A imagem foi feita em madeira de lei, com o rosto, as mãos e o Menino Jesus entalhados em marfim por um chinês convertido ao catolicismo. É faustosamente adornada com as joias, pedras preciosas, ouro e prata doados por 310.000 fiéis. Seu modelo é o das imagens espanholas, mas possui um inequívoco charme oriental. Foi confiada aos dominicanos, que foram os primeiros missionários nas Filipinas. Os Papas Leão XIII, Pio XII, Paulo VI e João Paulo II honraram-na com privilégios pontifícios. Durante a Segunda Guerra Mundial foi transferida, por precaução, para um santuário na cidade de Quezon, onde é venerada até os nossos dias.
Intercessão da Virgem do Santo Rosário
Em fevereiro de 1646 chegaram às Filipinas alarmantes informações: barcos holandeses ocupavam ilhas próximas, visando atacar Manila. Sem naus de guerra, o governador só dispunha de dois velhos galeões comerciais provenientes do México, nos quais montou canhões retirados dos fortes. Os capitães, sem falarem entre si, fizeram o voto de peregrinar ao santuário da Virgem do Rosário com seus homens caso saíssem vitoriosos.

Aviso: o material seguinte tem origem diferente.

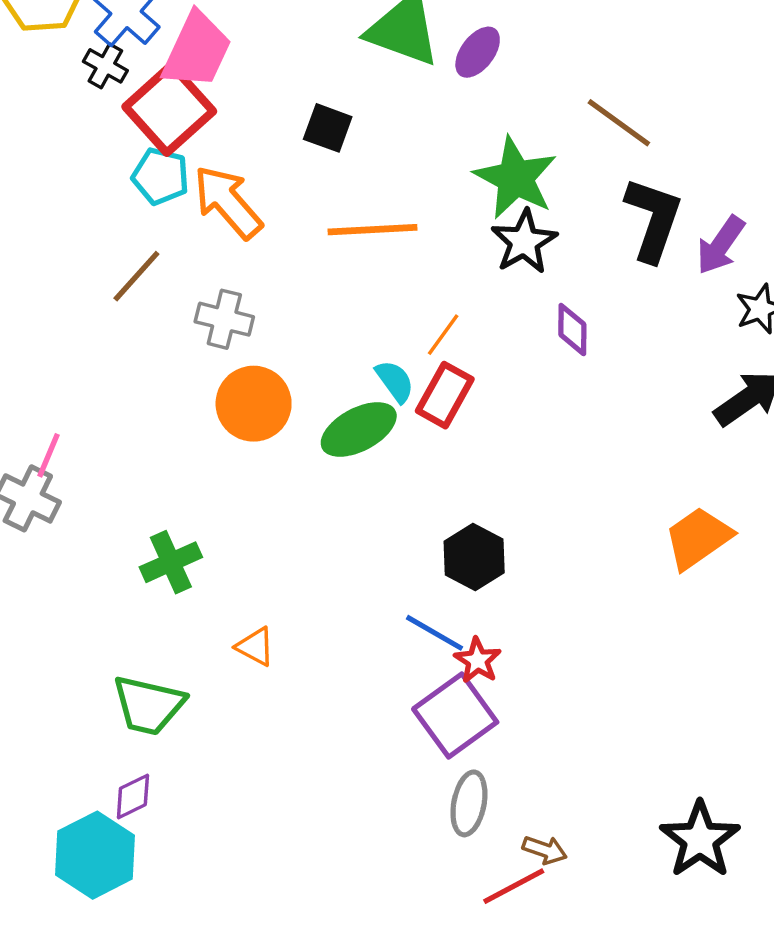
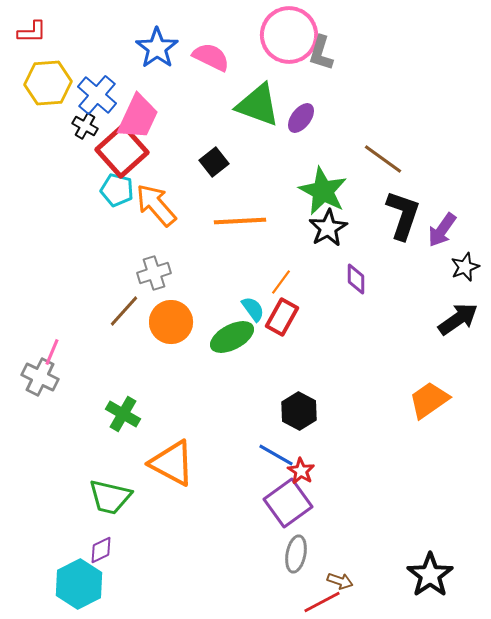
black square: (328, 128) -> (214, 162), turned 32
brown line: (136, 276) -> (124, 311), moved
gray cross: (224, 319) -> (154, 273), turned -32
green cross: (171, 562) -> (123, 414), turned -36
orange triangle: (255, 647) -> (172, 463), size x2.0

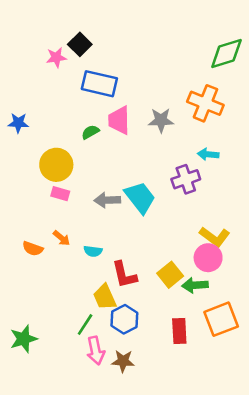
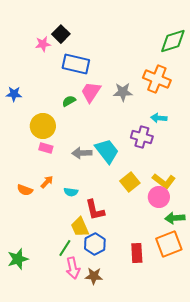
pink trapezoid: (119, 120) -> (91, 92), turned 35
purple cross: (186, 179) -> (142, 137), turned 35
orange arrow: (62, 238) -> (47, 182), turned -88
yellow square: (170, 275) -> (130, 182), moved
green arrow: (195, 285) -> (175, 218), moved

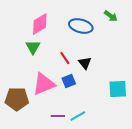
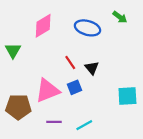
green triangle: (33, 47) -> (13, 51), moved
purple line: (58, 116) -> (54, 122), moved

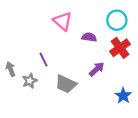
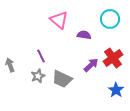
red cross: (120, 48) -> (113, 58), moved
gray star: (30, 81) -> (38, 76), moved

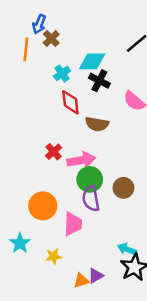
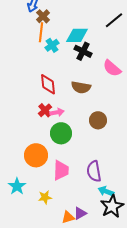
orange line: (26, 49) -> (41, 32), moved
red diamond: (70, 102) -> (48, 84), moved
pink arrow: (81, 160) -> (57, 112), moved, size x0.6
green circle: (90, 179) -> (61, 133), moved
brown circle: (123, 188) -> (98, 120), moved
purple semicircle: (91, 199) -> (94, 171), moved

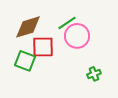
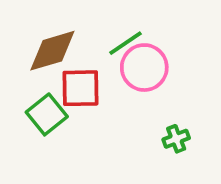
green square: (25, 61) -> (47, 114), turned 30

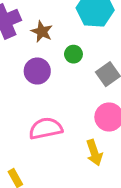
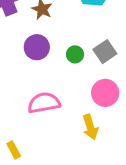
green circle: (73, 54) -> (75, 54), moved

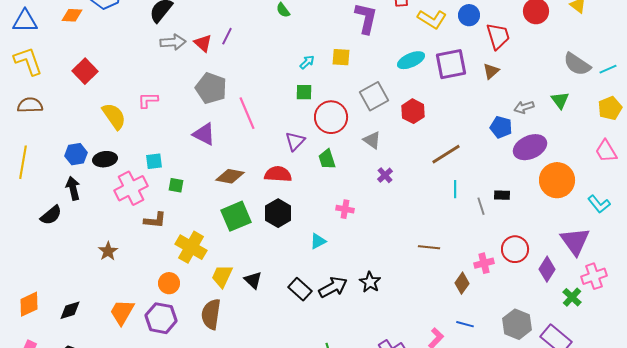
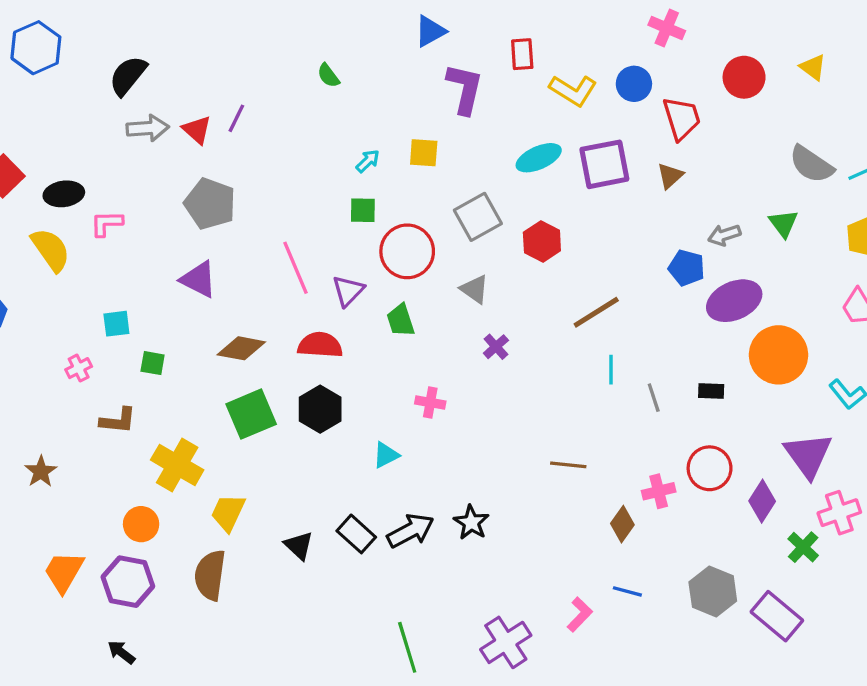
pink line: (247, 113) -> (295, 268), moved
black ellipse: (105, 159) -> (64, 194), moved
pink cross: (131, 188) -> (79, 368), size x0.5
black rectangle: (502, 195) -> (711, 391), moved
black triangle: (253, 280) -> (299, 545), moved

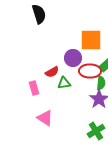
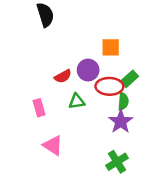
orange square: (91, 40) -> (111, 47), size x0.7
red semicircle: (52, 72) -> (63, 76), moved

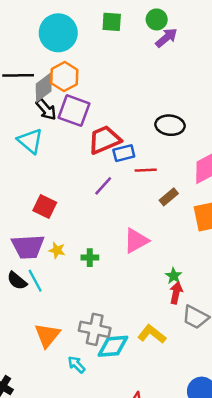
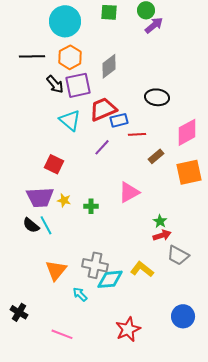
gray diamond: (44, 87) -> (109, 66), moved
purple square: (74, 111) -> (78, 85), turned -32
cyan triangle: (30, 141) -> (70, 120), moved
red arrow: (176, 293) -> (162, 235), turned 60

Os galeões foram rebatizados com os nomes de Nossa Senhora da Encarnação e Nossa Senhora do Rosário. Os dominicanos confessaram os oficiais e marinheiros e lhes deram como penitência rezar o terço em voz alta durante o combate. Enquanto os canhões troavam no mar, os fiéis faziam procissões nas ilhas, implorando a bênção divina sobre as armas católicas.
O governador-geral, Fajardo Chacón, ordenou que o Santíssimo Sacramento ficasse permanentemente exposto na capela real e em todas as igrejas da capital. Ele próprio não ficou em terra, mas partiu para confrontar a frota protestante no dia 15 de março de 1646.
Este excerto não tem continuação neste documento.